The Problems Underlying New Orleans

Nothing can be built without a firm foundation, like the case of New Orleans, Louisiana. New Orleans, located on the large Mississippi River Delta, has been losing its natural foundation due largely to subsidence. The loss and compaction of soil underneath the city have not only sank the delta deeper beneath sea level, they have also weakened the delta’s ability to absorb shocks from major storms such as Katrina. Consequently, New Orleans fell down when hurricane Katrina invaded in 2005. The city is destroyed along with its culture, economics, infrastructure, agriculture -- all gone. From New Orleans and Katrina, we all learned a powerful lesson about the importance of our land’s natural foundation.

Subsidence has been eating away New Orleans’s foundation for over fifty years for various reasons. Eastern New Orleans is situated on the 7km Michoud fault -- the junction of two tectonic plates of the Earth’s surface.
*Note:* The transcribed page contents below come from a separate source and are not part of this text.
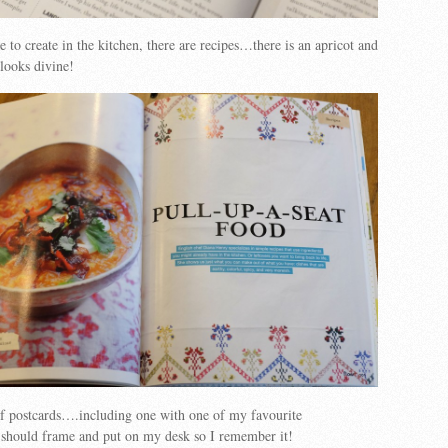
e to create in the kitchen, there are recipes…there is an apricot and
looks divine!
of postcards….including one with one of my favourite
should frame and put on my desk so I remember it!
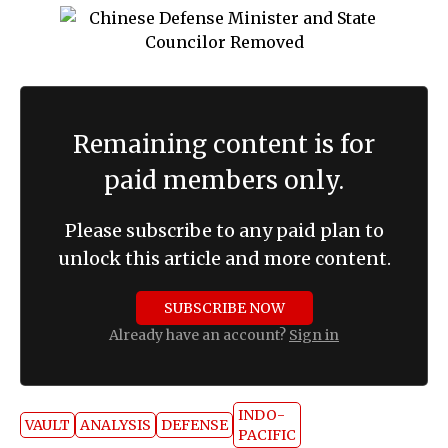
Remaining content is for
paid members only.
Please subscribe to any paid plan to
unlock this article and more content.
SUBSCRIBE NOW
Already have an account?
Sign in
INDO-
VAULT
ANALYSIS
DEFENSE
PACIFIC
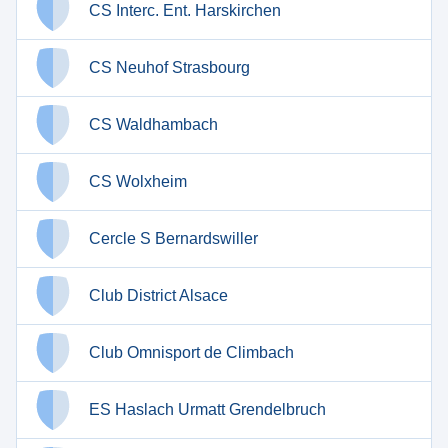
CS Interc. Ent. Harskirchen
CS Neuhof Strasbourg
CS Waldhambach
CS Wolxheim
Cercle S Bernardswiller
Club District Alsace
Club Omnisport de Climbach
ES Haslach Urmatt Grendelbruch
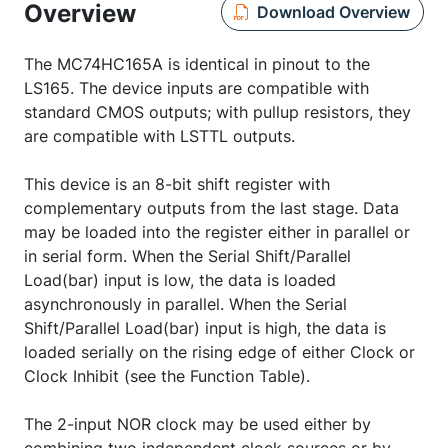
Overview
Download Overview
The MC74HC165A is identical in pinout to the
LS165. The device inputs are compatible with
standard CMOS outputs; with pullup resistors, they
are compatible with LSTTL outputs.
This device is an 8-bit shift register with
complementary outputs from the last stage. Data
may be loaded into the register either in parallel or
in serial form. When the Serial Shift/Parallel
Load(bar) input is low, the data is loaded
asynchronously in parallel. When the Serial
Shift/Parallel Load(bar) input is high, the data is
loaded serially on the rising edge of either Clock or
Clock Inhibit (see the Function Table).
The 2-input NOR clock may be used either by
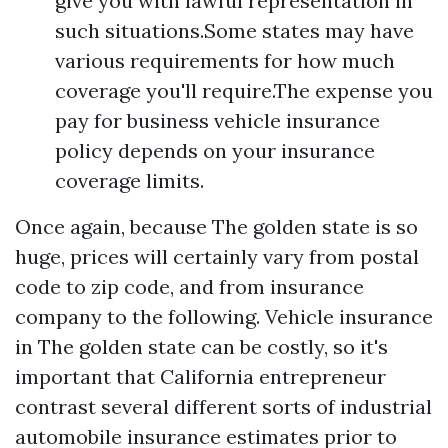
give you with lawful representation in
such situations.Some states may have
various requirements for how much
coverage you'll require.The expense you
pay for business vehicle insurance
policy depends on your insurance
coverage limits.
Once again, because The golden state is so
huge, prices will certainly vary from postal
code to zip code, and from insurance
company to the following. Vehicle insurance
in The golden state can be costly, so it's
important that California entrepreneur
contrast several different sorts of industrial
automobile insurance estimates prior to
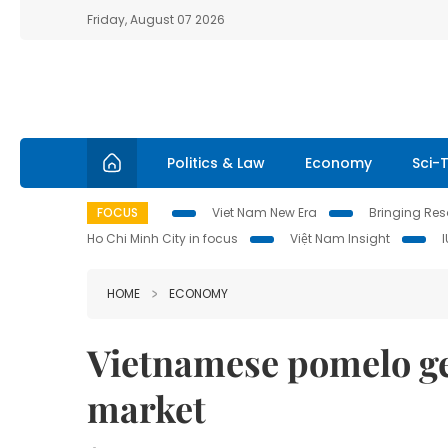
Friday, August 07 2026
Politics & Law
Economy
Sci-
FOCUS
Viet Nam New Era
Bringing Reso
Ho Chi Minh City in focus
Việt Nam Insight
HOME
ECONOMY
Vietnamese pomelo get
market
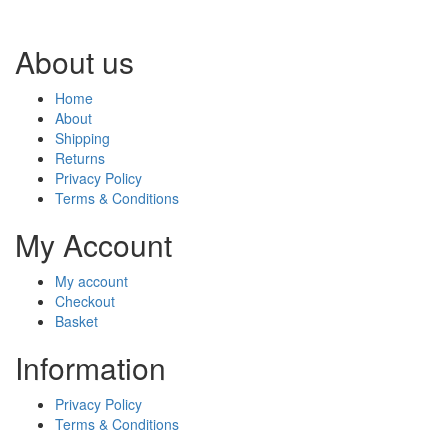
About us
Home
About
Shipping
Returns
Privacy Policy
Terms & Conditions
My Account
My account
Checkout
Basket
Information
Privacy Policy
Terms & Conditions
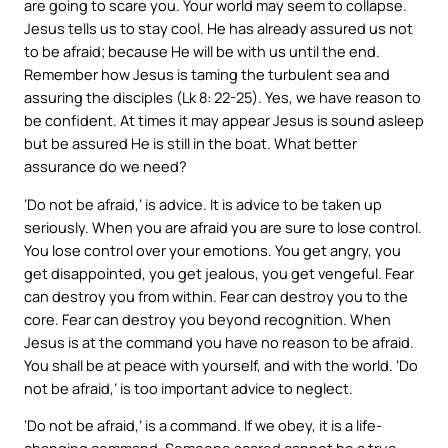
are going to scare you. Your world may seem to collapse.
Jesus tells us to stay cool. He has already assured us not
to be afraid; because He will be with us until the end.
Remember how Jesus is taming the turbulent sea and
assuring the disciples (Lk 8: 22-25). Yes, we have reason to
be confident. At times it may appear Jesus is sound asleep
but be assured He is still in the boat. What better
assurance do we need?
‘Do not be afraid,’ is advice. It is advice to be taken up
seriously. When you are afraid you are sure to lose control.
You lose control over your emotions. You get angry, you
get disappointed, you get jealous, you get vengeful. Fear
can destroy you from within. Fear can destroy you to the
core. Fear can destroy you beyond recognition. When
Jesus is at the command you have no reason to be afraid.
You shall be at peace with yourself, and with the world. ‘Do
not be afraid,’ is too important advice to neglect.
‘Do not be afraid,’ is a command. If we obey, it is a life-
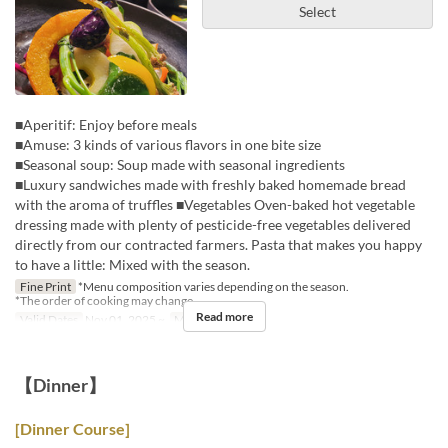
Select
■Aperitif: Enjoy before meals
■Amuse: 3 kinds of various flavors in one bite size
■Seasonal soup: Soup made with seasonal ingredients
■Luxury sandwiches made with freshly baked homemade bread
with the aroma of truffles ■Vegetables Oven-baked hot vegetable
dressing made with plenty of pesticide-free vegetables delivered
directly from our contracted farmers. Pasta that makes you happy
to have a little: Mixed with the season.
Fine Print
*Menu composition varies depending on the season.
*The order of cooking may change.
Read more
Valid Dates
Nov 01, 2025 ~
Meals
Lunch
【Dinner】
[Dinner Course]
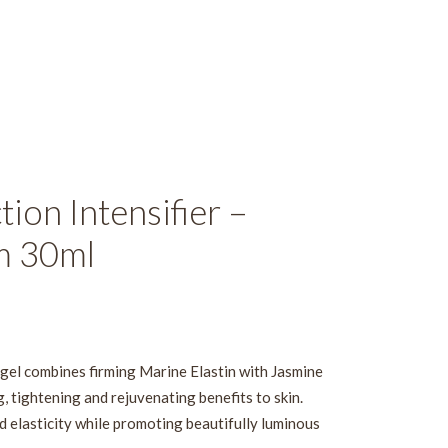
ion Intensifier –
m 30ml
d gel combines firming Marine Elastin with Jasmine
, tightening and rejuvenating benefits to skin.
d elasticity while promoting beautifully luminous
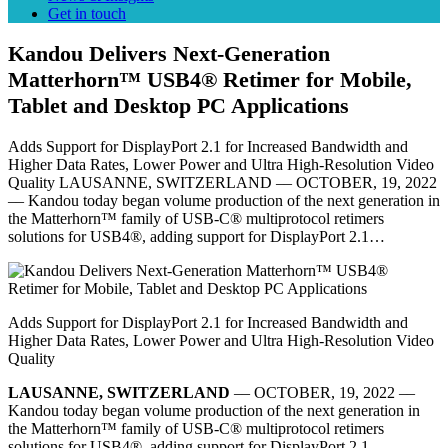
Get in touch
Kandou Delivers Next-Generation
Matterhorn™ USB4® Retimer for Mobile,
Tablet and Desktop PC Applications
Adds Support for DisplayPort 2.1 for Increased Bandwidth and
Higher Data Rates, Lower Power and Ultra High-Resolution Video
Quality LAUSANNE, SWITZERLAND –– OCTOBER, 19, 2022
–– Kandou today began volume production of the next generation in
the Matterhorn™ family of USB-C® multiprotocol retimers
solutions for USB4®, adding support for DisplayPort 2.1…
Adds Support for DisplayPort 2.1 for Increased Bandwidth and
Higher Data Rates, Lower Power and Ultra High-Resolution Video
Quality
LAUSANNE, SWITZERLAND
–– OCTOBER, 19, 2022 ––
Kandou today began volume production of the next generation in
the Matterhorn™ family of USB-C® multiprotocol retimers
solutions for USB4®, adding support for DisplayPort 2.1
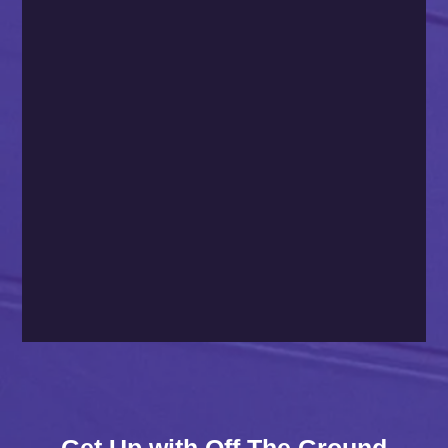
Get Up with Off The Ground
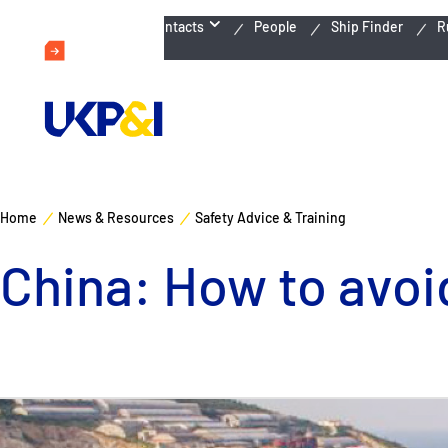
Emergency Contacts
People
Ship Finder
R
Home
News & Resources
Safety Advice & Training
China: How to avoid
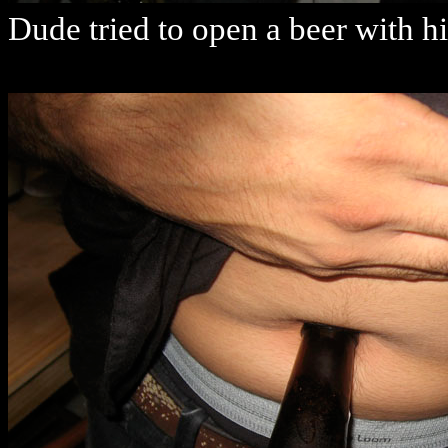
Dude tried to open a beer with hi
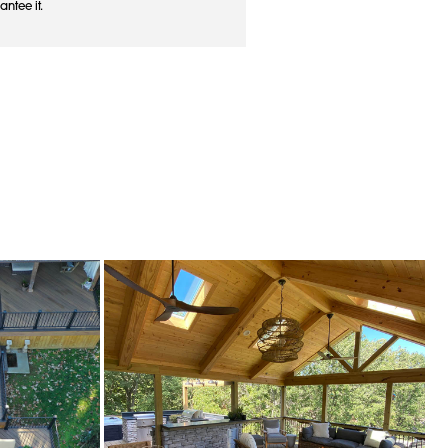
antee it.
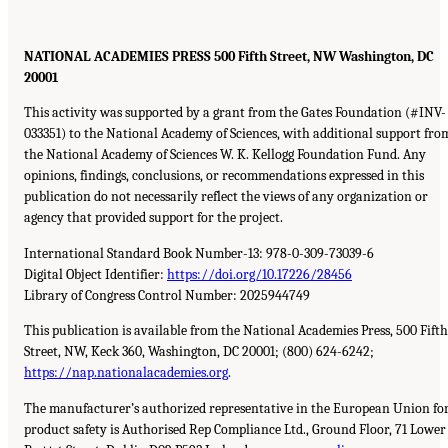
NATIONAL ACADEMIES PRESS 500 Fifth Street, NW Washington, DC
20001
This activity was supported by a grant from the Gates Foundation (#INV-
033351) to the National Academy of Sciences, with additional support fro
the National Academy of Sciences W. K. Kellogg Foundation Fund. Any
opinions, findings, conclusions, or recommendations expressed in this
publication do not necessarily reflect the views of any organization or
agency that provided support for the project.
International Standard Book Number-13: 978-0-309-73039-6
Digital Object Identifier:
https://doi.org/10.17226/28456
Library of Congress Control Number: 2025944749
This publication is available from the National Academies Press, 500 Fifth
Street, NW, Keck 360, Washington, DC 20001; (800) 624-6242;
https://nap.nationalacademies.org
.
The manufacturer’s authorized representative in the European Union fo
product safety is Authorised Rep Compliance Ltd., Ground Floor, 71 Lower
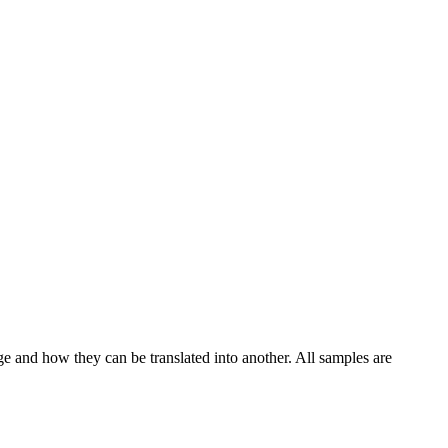
ge and how they can be translated into another. All samples are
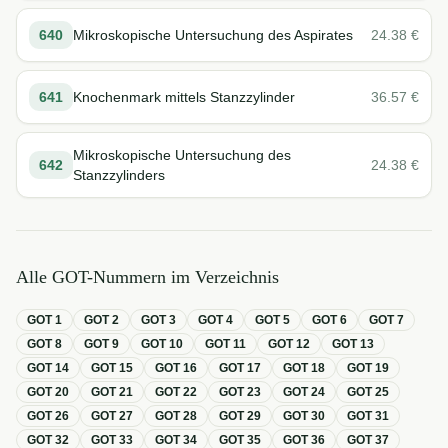
640
Mikroskopische Untersuchung des Aspirates
24.38
€
641
Knochenmark mittels Stanzzylinder
36.57
€
Mikroskopische Untersuchung des
642
24.38
€
Stanzzylinders
Alle GOT-Nummern im Verzeichnis
GOT
1
GOT
2
GOT
3
GOT
4
GOT
5
GOT
6
GOT
7
GOT
8
GOT
9
GOT
10
GOT
11
GOT
12
GOT
13
GOT
14
GOT
15
GOT
16
GOT
17
GOT
18
GOT
19
GOT
20
GOT
21
GOT
22
GOT
23
GOT
24
GOT
25
GOT
26
GOT
27
GOT
28
GOT
29
GOT
30
GOT
31
GOT
32
GOT
33
GOT
34
GOT
35
GOT
36
GOT
37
However, instead of shaking the foundation of New Orleans, the fault has caused over 73% of the subsidence in the area over the past 40 years, causing the land to sink 1.7 inches over the mere two-year period from 1969 to 1971. To worse the situation, petroleum and natural gas production -- a great 200,000 barrels of oil and 270 million cubic feet of gas -- have left the soil hollow and have quickened soil compaction. In addition, changing chemical compositions in the same soil has …. (please fill this part in for me, I didn’t quite understand when Maita explained). Thus, the Mississippi River Delta and New Orleans, in particular, have lost both height and protection.

Normally, nature compensates New Orleans for the subsidence due to the Michoud fault by restoring sediments along the Mississippi River bank. However, inhabitants built levees that controlled the Mississippi River and prevented further sedimentation. As a result, marshland and wetland have been decreasing at a pace of the area of one football field per 35 minutes, or 117 square kilometers per year. Such fast pace drains the delta of its protections from strong hurricanes such as Katrina. For the quick pace of subsidence and loss of marshland, New Orleans is in a deeper and deeper hole (and literally so) that is impossible to climb out as these conditions continue.